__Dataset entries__
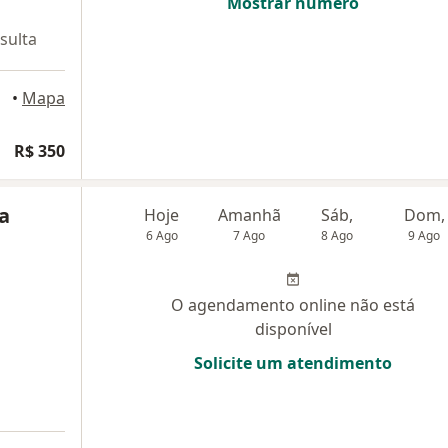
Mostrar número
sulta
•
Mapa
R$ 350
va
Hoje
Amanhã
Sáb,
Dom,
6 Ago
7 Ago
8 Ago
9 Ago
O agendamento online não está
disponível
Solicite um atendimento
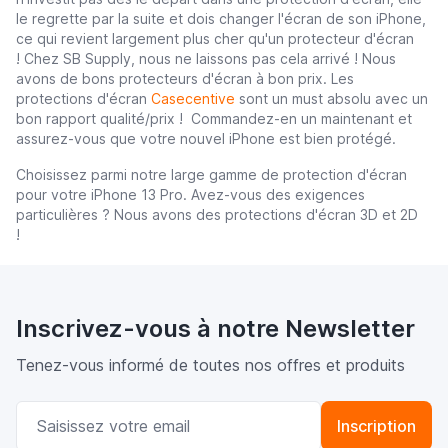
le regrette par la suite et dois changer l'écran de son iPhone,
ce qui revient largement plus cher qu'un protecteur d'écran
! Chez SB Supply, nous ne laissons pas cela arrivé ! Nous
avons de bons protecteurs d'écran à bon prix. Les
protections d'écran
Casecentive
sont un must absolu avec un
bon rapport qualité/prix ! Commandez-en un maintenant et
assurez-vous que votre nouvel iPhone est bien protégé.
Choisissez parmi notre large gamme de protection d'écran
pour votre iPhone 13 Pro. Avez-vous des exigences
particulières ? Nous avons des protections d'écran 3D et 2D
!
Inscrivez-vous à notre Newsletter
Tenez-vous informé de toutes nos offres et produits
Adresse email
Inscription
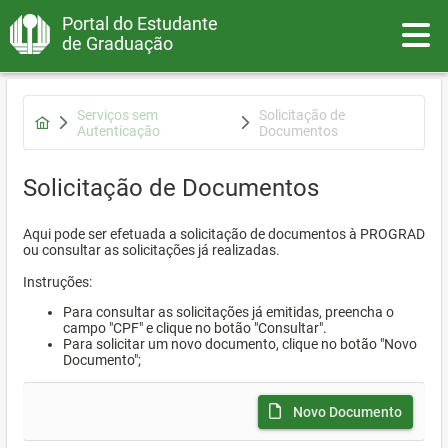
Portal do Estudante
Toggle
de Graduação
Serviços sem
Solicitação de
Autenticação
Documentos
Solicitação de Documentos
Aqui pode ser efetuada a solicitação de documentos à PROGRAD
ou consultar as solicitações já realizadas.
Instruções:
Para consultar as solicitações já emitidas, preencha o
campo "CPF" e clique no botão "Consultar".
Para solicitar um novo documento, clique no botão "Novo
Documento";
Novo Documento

---

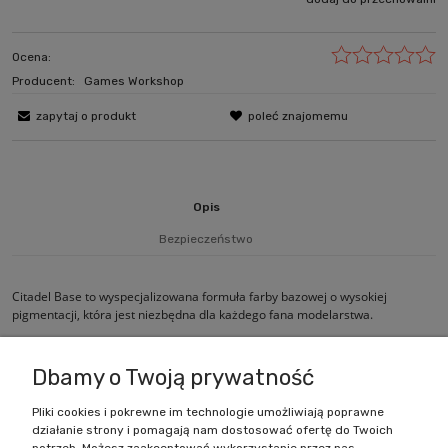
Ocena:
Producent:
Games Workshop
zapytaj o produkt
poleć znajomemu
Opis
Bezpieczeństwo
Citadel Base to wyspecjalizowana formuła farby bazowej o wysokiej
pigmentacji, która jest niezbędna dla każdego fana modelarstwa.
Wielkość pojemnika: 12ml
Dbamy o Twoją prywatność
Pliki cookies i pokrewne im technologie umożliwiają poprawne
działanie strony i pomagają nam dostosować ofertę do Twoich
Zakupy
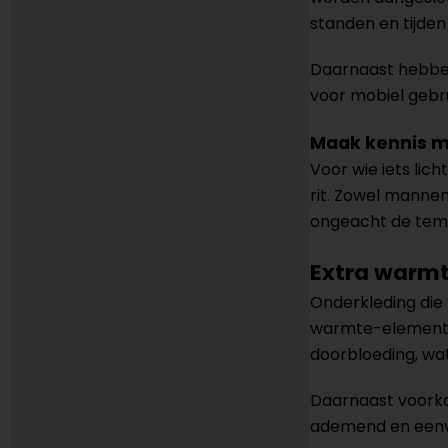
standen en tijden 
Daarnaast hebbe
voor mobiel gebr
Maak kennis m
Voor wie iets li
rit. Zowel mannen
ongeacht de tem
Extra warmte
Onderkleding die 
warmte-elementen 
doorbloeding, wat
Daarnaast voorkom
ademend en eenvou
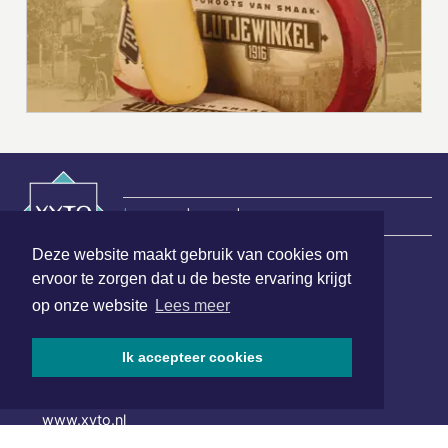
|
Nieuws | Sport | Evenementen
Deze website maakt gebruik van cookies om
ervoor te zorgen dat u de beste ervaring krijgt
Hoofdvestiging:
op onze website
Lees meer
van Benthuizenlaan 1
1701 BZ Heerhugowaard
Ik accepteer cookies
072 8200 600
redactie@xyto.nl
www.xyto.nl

--

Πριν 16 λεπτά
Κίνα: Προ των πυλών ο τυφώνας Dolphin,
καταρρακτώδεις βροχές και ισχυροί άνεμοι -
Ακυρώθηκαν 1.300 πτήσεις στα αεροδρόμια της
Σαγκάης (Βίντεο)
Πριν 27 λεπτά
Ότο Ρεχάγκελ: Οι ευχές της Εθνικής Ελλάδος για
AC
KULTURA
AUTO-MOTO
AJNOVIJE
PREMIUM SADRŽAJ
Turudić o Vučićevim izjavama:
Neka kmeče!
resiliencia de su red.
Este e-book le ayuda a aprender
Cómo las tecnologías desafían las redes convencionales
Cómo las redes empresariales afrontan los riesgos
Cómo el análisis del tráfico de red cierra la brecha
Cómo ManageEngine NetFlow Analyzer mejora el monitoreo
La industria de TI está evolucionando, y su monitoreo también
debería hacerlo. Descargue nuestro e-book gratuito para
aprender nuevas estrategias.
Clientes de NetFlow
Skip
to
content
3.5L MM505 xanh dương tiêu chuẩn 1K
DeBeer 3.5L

__Work request__
Copy all lines from the data above that contain the word "Daarnaast".

__Completed task__
Daarnaast hebbe
Daarnaast voorkom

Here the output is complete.